---

Microwave absorbing materials (MAMs) are vital for mitigating electromagnetic interference, a growing concern with the proliferation of electronic devices and 5G technology. Biomass char, a carbon material derived from organic sources, holds promise for MAMs due to its cost-effectiveness and porous nature. However, achieving a balance between conduction loss and interface polarization loss remains challenging with conventional heating methods.

A recent study introduces an innovative hybrid heating technology using microwave-confined plasma. This method significantly enhances the properties of cellulose char by improving both conduction and polarization losses. Compared to traditional heating, the new approach almost doubles the char’s conductivity and increases the content of C-O bonds, which possess longer bond lengths and higher dielectric susceptibility than C=O bonds. Additionally, the process embeds more condensed carbon nanoparticles in the char, boosting heterointerface polarization loss.

In practical terms, the improved biochar shows a significant enhancement in microwave absorption. For example, a sample prepared with the new method (MW900-40%) demonstrated a tangent loss range of 0.69 to 0.97 over 2.0 to 18.0 GHz, outperforming the conventionally heated sample (CH900-40%), which ranged from 0.34 to 0.64.

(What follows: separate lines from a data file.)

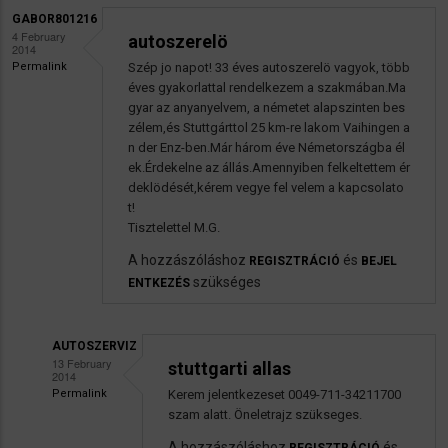
GABOR801216
4 February
autoszerelö
2014
Permalink
Szép jo napot! 33 éves autoszerelö vagyok, több
éves gyakorlattal rendelkezem a szakmában.Ma
gyar az anyanyelvem, a németet alapszinten bes
zélem,és Stuttgárttol 25 km-re lakom Vaihingen a
n der Enz-ben.Már három éve Németországba él
ek.Érdekelne az állás.Amennyiben felkeltettem ér
deklödését,kérem vegye fel velem a kapcsolato
t!
Tisztelettel M.G.
A hozzászóláshoz
és
REGISZTRÁCIÓ
BEJEL
szükséges
ENTKEZÉS
AUTOSZERVIZ
13 February
stuttgarti allas
2014
Permalink
Kerem jelentkezeset 0049-711-34211700
Válasz
szam alatt. Öneletrajz szükseges.
gabor801216
A hozzászóláshoz
és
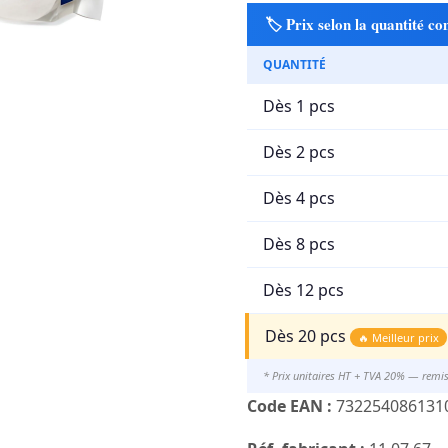
🏷️ Prix selon la quantité 
QUANTITÉ
Dès 1 pcs
Dès 2 pcs
Dès 4 pcs
Dès 8 pcs
Dès 12 pcs
Dès 20 pcs
🔥 Meilleur prix
* Prix unitaires HT + TVA 20% — remi
Code EAN :
732254086131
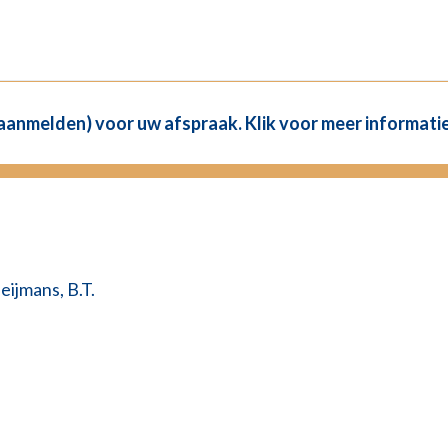
(aanmelden) voor uw afspraak. Klik voor meer informatie
eijmans, B.T.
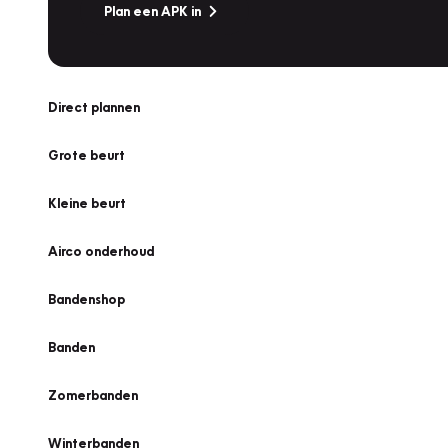
Plan een APK in
Direct plannen
Grote beurt
Kleine beurt
Airco onderhoud
Bandenshop
Banden
Zomerbanden
Winterbanden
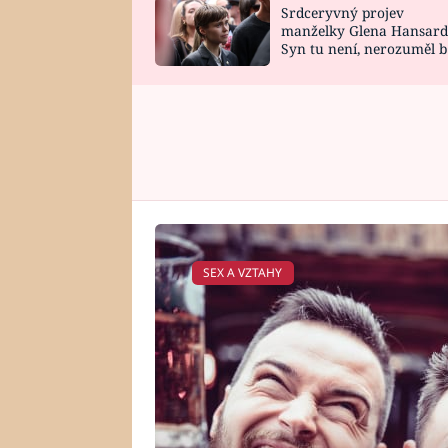
Srdceryvný projev
SNÁŘ
CELEBRITY
manželky Glena Hansard
Syn tu není, nerozuměl b
HOROSKOP NA
VAŘENÍ
tomu, vysvětlila
ROK 2023
SEX A VZTAHY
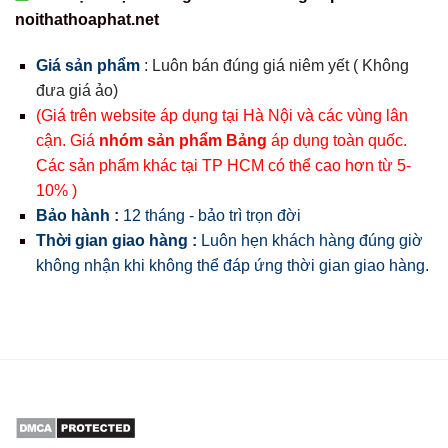
noithathoaphat.net
Giá sản phẩm
:
Luôn bán đúng giá niêm yết ( Không
đưa giá ảo)
(Giá trên website áp dụng tại Hà Nội và các vùng lân
cận. Giá
nhóm sản phẩm Bảng
áp dụng toàn quốc.
Các sản phẩm khác tại TP HCM có thể cao hơn từ 5-
10% )
Bảo hành :
12 tháng - bảo trì trọn đời
Thời gian giao hàng :
Luôn hẹn khách hàng đúng giờ
không nhận khi không thể đáp ứng thời gian giao hàng.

To maximize absorption efficiency, researchers designed a double-layer absorber with different MW900 loadings based on multilayer impedance gradient principles. This design achieved a minimum reflection loss of -59.0 dB at 15.9 GHz and an effective absorption bandwidth of 10.0 GHz at a thickness of 4.0 mm. Simulations confirmed the effectiveness of this structure in optimizing impedance matching and microwave dissipation distribution, marking a significant advancement in the development of high-performance MAMs.